# Work instructions
Only the lines from the one containing "Klassiekers" through the final line below belong in the output, copied exactly and without pictures.

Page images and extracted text

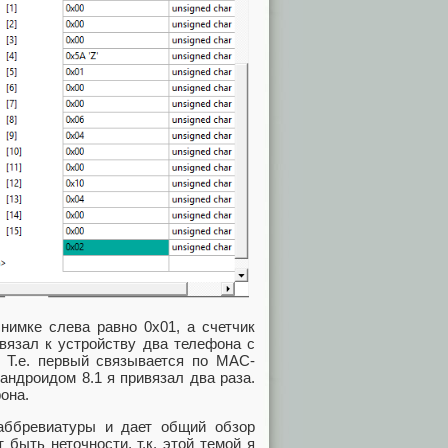
снимке слева равно 0x01, а счетчик
ивязал к устройству два телефона с
1). Т.е. первый связывается по MAC-
 андроидом 8.1 я привязал два раза.
она.
аббревиатуры и дает общий обзор
 быть неточности, т.к. этой темой я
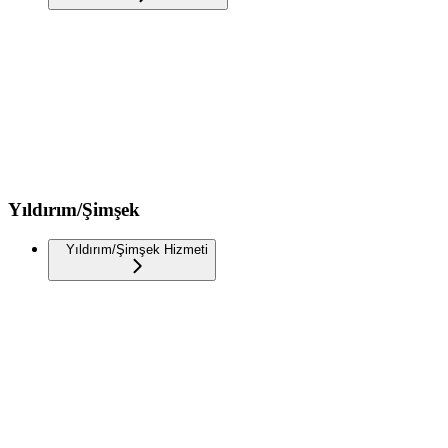
Yıldırım/Şimşek
Yıldırım/Şimşek Hizmeti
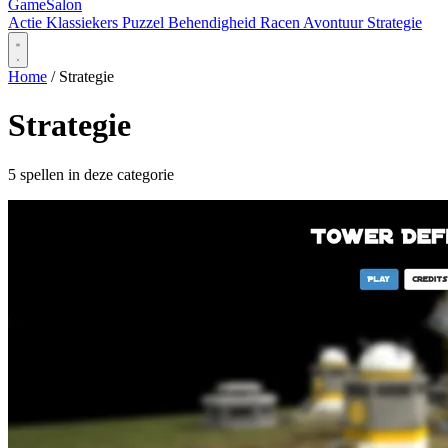
Game
Salon
Actie
Klassiekers
Puzzel
Behendigheid
Racen
Avontuur
Strategie
Home
/
Strategie
Strategie
5 spellen in deze categorie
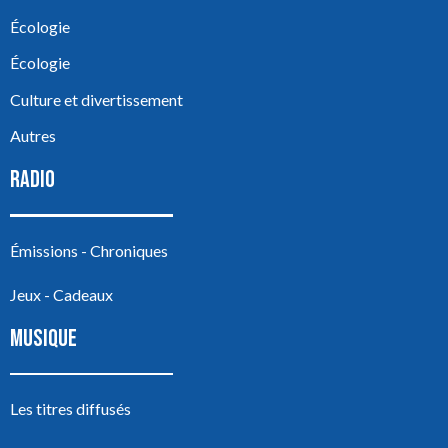
Écologie
Écologie
Culture et divertissement
Autres
RADIO
Émissions - Chroniques
Jeux - Cadeaux
MUSIQUE
Les titres diffusés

# Result for this exercise
Klassiekers
Puzzel
Behendigheid
Racen
Avontuur
Strategie
Home
/
Strategie
Strategie
5 spellen in deze categorie
Écologie
Écologie
Culture et divertissement
Autres
RADIO
Émissions - Chroniques
Jeux - Cadeaux
MUSIQUE
Les titres diffusés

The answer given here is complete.